ISIS fails to take Iraq’s oil-rich Kirkuk
The Iraqi army and Kurdish peshmerga forces backed by the coalition air force on Wednesday repelled a major attack by the Islamic State of Iraq and Syria (ISIS) on the northern Iraqi city of Kirkuk, according to sources from the city.
“They are targeting Kirkuk and they want to control the oil sites,” said peshmerga Major General Westa Rasul, according to AFP.
The attack began early on Wednesday morning against three villages west of the city of Kirkuk, sparking fighting that lasted for hours, Rasul and two other officers said.
ISIS managed to seize one village, but Kurdish forces backed by air strikes later succeeded in retaking it.
One policeman and five peshmerga, including a colonel and the son of a Kurdish politician, were killed and 28 wounded in the fighting, officers and a doctor said.
When federal security forces crumbled under the weight of the June offensive, Iraq’s autonomous Kurdish region took control of a swathe of disputed northern territory it wants to incorporate against Baghdad’s wishes.
But ISIS turned its attention north in August, driving Kurdish troops back toward their regional capital Arbil and helping spark the U.S.-led air campaign.
Backed by the strikes, Kurdish troops have regained territory from IS, but the group still holds parts of Kirkuk province and other northern areas.

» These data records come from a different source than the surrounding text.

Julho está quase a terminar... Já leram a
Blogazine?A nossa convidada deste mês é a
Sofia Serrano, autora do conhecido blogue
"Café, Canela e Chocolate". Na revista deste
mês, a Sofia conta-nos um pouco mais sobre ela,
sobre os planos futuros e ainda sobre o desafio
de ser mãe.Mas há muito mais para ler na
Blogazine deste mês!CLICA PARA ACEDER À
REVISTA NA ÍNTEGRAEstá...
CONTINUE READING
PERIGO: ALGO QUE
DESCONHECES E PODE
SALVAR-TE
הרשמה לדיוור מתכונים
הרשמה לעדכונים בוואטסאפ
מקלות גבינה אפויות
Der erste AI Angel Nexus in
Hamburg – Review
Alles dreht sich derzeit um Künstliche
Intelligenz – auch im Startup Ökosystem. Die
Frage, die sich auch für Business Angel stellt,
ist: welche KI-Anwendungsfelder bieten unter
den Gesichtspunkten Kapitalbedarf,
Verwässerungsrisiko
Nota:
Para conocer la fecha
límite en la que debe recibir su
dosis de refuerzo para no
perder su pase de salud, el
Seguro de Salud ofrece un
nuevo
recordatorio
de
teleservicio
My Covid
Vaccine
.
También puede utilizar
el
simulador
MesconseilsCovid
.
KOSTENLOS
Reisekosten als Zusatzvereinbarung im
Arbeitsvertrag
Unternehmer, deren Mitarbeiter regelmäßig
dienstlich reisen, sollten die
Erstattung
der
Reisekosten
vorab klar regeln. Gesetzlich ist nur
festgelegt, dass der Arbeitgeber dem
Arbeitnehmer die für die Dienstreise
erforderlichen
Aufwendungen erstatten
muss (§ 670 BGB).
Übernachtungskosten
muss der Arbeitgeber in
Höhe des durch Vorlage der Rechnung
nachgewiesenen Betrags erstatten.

Iraqi security forces and allied tribesmen also battled to defend the governor’s office in Anbar province capital Ramadi from an attack by ISIS, officers said.
“We are defending and protecting the governmental complex” in Ramadi, said police Colonel Hamid Shandukh, adding militants were within a few hundred meters (yards) of the governor’s office, according to AFP.

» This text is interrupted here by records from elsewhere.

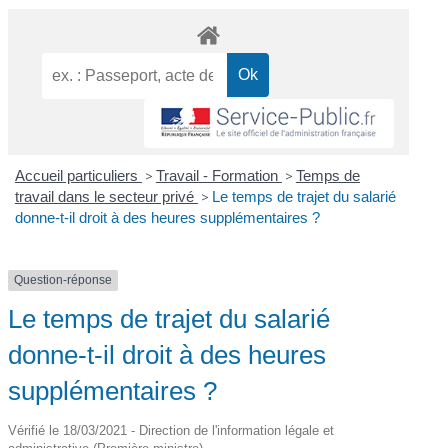
Accueil particuliers
>
Travail - Formation
>
Temps de
travail dans le secteur privé
>
Le temps de trajet du salarié
donne-t-il droit à des heures supplémentaires ?
Question-réponse
Le temps de trajet du salarié
donne-t-il droit à des heures
supplémentaires ?
Vérifié le 18/03/2021 - Direction de l'information légale et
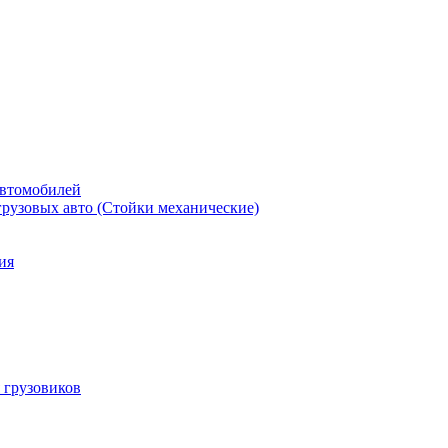
автомобилей
рузовых авто (Стойки механические)
ия
 грузовиков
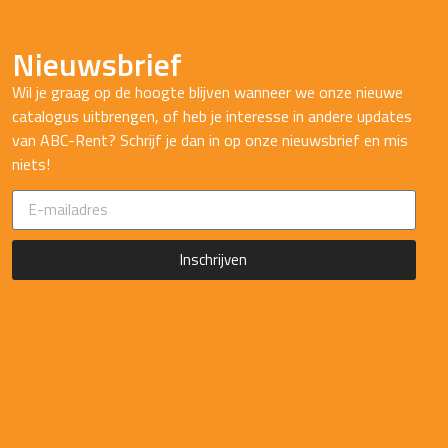
Nieuwsbrief
Wil je graag op de hoogte blijven wanneer we onze nieuwe
catalogus uitbrengen, of heb je interesse in andere updates
van ABC-Rent? Schrijf je dan in op onze nieuwsbrief en mis
niets!
Inschrijven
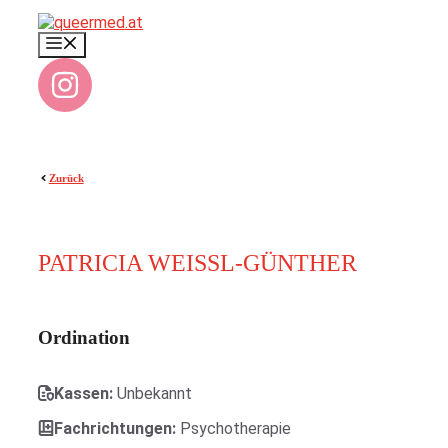
Zum
Inhalt
Menü
springen
Zurück
PATRICIA WEISSL-GÜNTHER
Ordination
Kassen:
Unbekannt
Fachrichtungen:
Psychotherapie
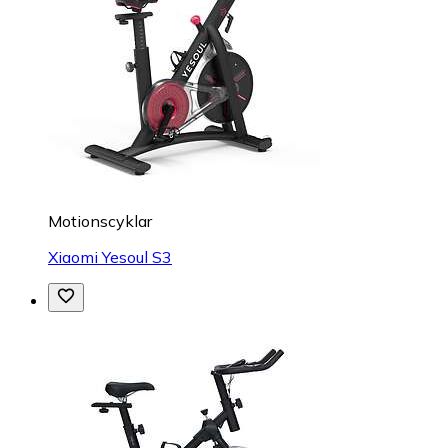
Motionscyklar
Xiaomi Yesoul S3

The fighting began when soldiers and police pulled back from Al-Hoz, an area that stretches from Ramadi’s south to its center, Shandukh said, adding the government complex area was now being defended by security forces and hundreds of tribesmen.
Another officer, Colonel Salah Arrak al-Alwani, also confirmed fighting in central Ramadi, and said it had been going on for nine hours, AFP reported.
“If we lose Anbar, that means we will lose Iraq,” the province’s governor, Ahmed al-Dulaimi, told al-Anbar television from Germany, where he is recovering after being wounded by a mortar round in September.
“I will very soon be with the tribes and the security forces in Anbar to fight” ISIS, Dulaimi said.
Parts of Ramadi and all of Fallujah, to its east, have been outside government control since the beginning of the year, but much more of the province has since been overrun by ISIS, prompting warnings it could fall completely.
Iraqi security forces wilted under the initial June ISIS onslaught, but are now backed by U.S.-led air strikes, international advisers, Shiite militiamen and Sunni tribes, and have begun to claw back some areas.
Kurdish peshmerga forces have also battled ISIS across a front stretching from the border with Syria to Iran, sometimes in concert with federal forces and other times alone.